A small business in Sugar Grove called Nanette's Boutique earned accolades from a reader who said this shop at 50 Cross St. has all sorts of nice clothing, accessories and gifts. Owner Nanette Elliott-Michalec opened this shop in mid-2017.

Finally, one of the few places in which yarn skeins and knitting supplies are available, one reader sang the praises of Wool and Co. in St. Charles.

This spot at 107A W. Main St. has become a go-to place for ladies to "gather to gab, sip coffee, learn new stitches and knit," the reader noted.
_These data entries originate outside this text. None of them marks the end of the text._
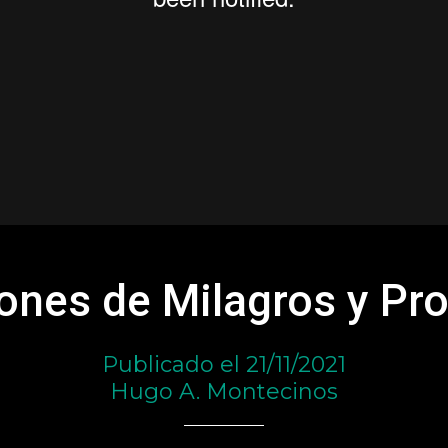
Dones de Milagros y Pro
Publicado el 21/11/2021
Hugo A. Montecinos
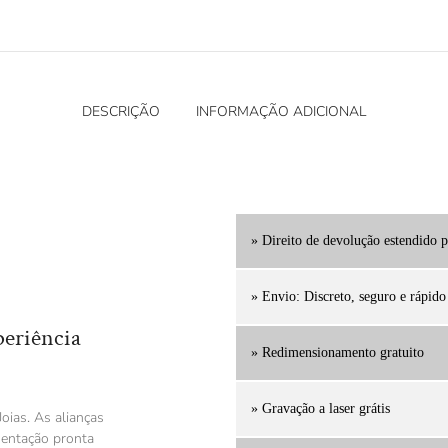
DESCRIÇÃO
INFORMAÇÃO ADICIONAL
» Direito de devolução estendido p
» Envio: Discreto, seguro e rápido
periência
» Redimensionamento gratuito
» Gravação a laser grátis
oias. As alianças
sentação pronta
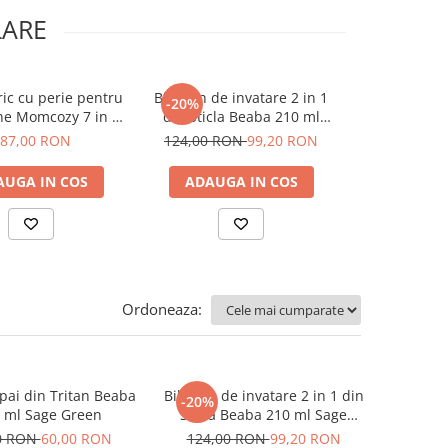
LARE
ric cu perie pentru
Biberon de invatare 2 in 1
Perie din sil
-20%
ne Momcozy 7 in 1
din Sticla Beaba 210 ml
1 Sag
Green
Sage Green
87,00 RON
124,00 RON
99,20 RON
59,0
AUGA IN COS
ADAUGA IN COS
ADAUGA
Ordoneaza:
pai din Tritan Beaba
Biberon de invatare 2 in 1 din
-20%
 ml Sage Green
Sticla Beaba 210 ml Sage
Green
0 RON
60,00 RON
124,00 RON
99,20 RON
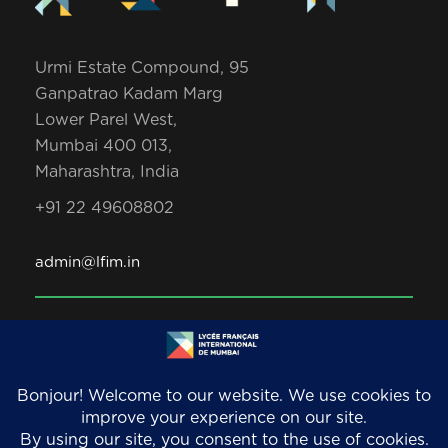
Urmi Estate Compound, 95
Ganpatrao Kadam Marg
Lower Parel West,
Mumbai 400 013,
Maharashtra, India
+91 22 49608802
admin@lfim.in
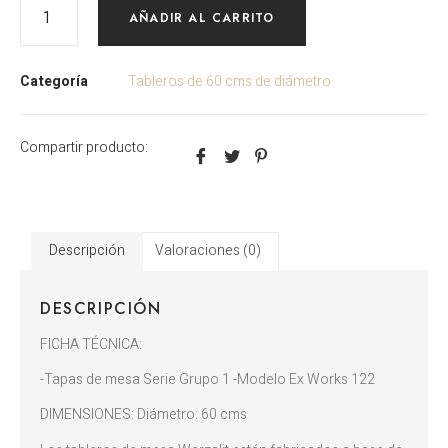
AÑADIR AL CARRITO
Categoría
Tableros de 60 cms de diámetro
Compartir producto:
Descripción
Valoraciones (0)
DESCRIPCIÓN
FICHA TÉCNICA:
-Tapas de mesa Serie Grupo 1 -Modelo Ex Works 122
DIMENSIONES: Diámetro: 60 cms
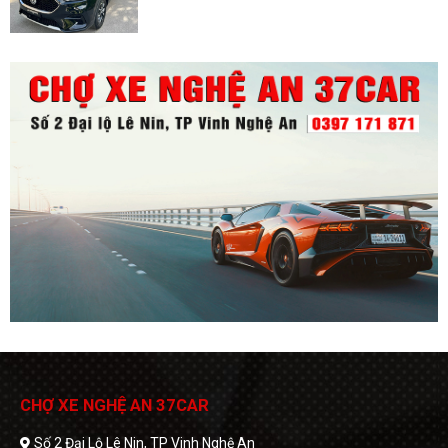
CHỢ XE NGHỆ AN 37CAR
Số 2 Đại Lộ Lê Nin, TP Vinh Nghệ An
The business is truly tucked away, amid a row of shops with a front facade that looks like an old bank and a rear entrance not entirely easy to find.

Spaghetti galore:

My friends at the Tri-Cities Exchange Club will host one of their key fundraisers of the year with the annual Spaghetti Dinner from 5 to 8 p.m. Tuesday, Oct. 8, at the St. Charles Moose Lodge, 2250 Route 38.

Cost is $10 or $6 for children 12 and younger for spaghetti and meatballs, salad, bread, coffee or milk, and cake.

Those who support this event will be helping the club fund various organizations such as CASA, Lazarus House, TriCity Family Services, Embrace a Family, Mutual Ground, Royal Family Kids Camp and Riverwoods Summer Camp.

The club also uses money from its fundraisers to purchase the American flags that members hand out at local parades.

River cleanup 'pays':

Finding a $20 bill that had floated ashore on the Fox River was a signal to numerous volunteers conducting a cleanup along the river shores that "trash collection really does pay."

That was a joke John Rabchuk of the St. Charles River Corridor Foundation shared when letting me know that the volunteer cleanup efforts last weekend were a big success.

More than 50 people showed up for the "Love Your River" cleanup despite a rainy day along the Fox in St. Charles.

"We plan on making this an annual event and are hopeful of expanding our efforts into Geneva and Batavia," Rabchuk said.

Even though the river waters were high and the volunteers couldn't actually get into the river too far, they did collect numerous large bags of trash and found a sunken boat with a motor, a blanket, and a complete dock that had floated down the river.

The park district and St. Charles Kiwanis Club and other organizations helped make this happen, and we should be grateful to those who care enough about the river to put in the time to keep it clean.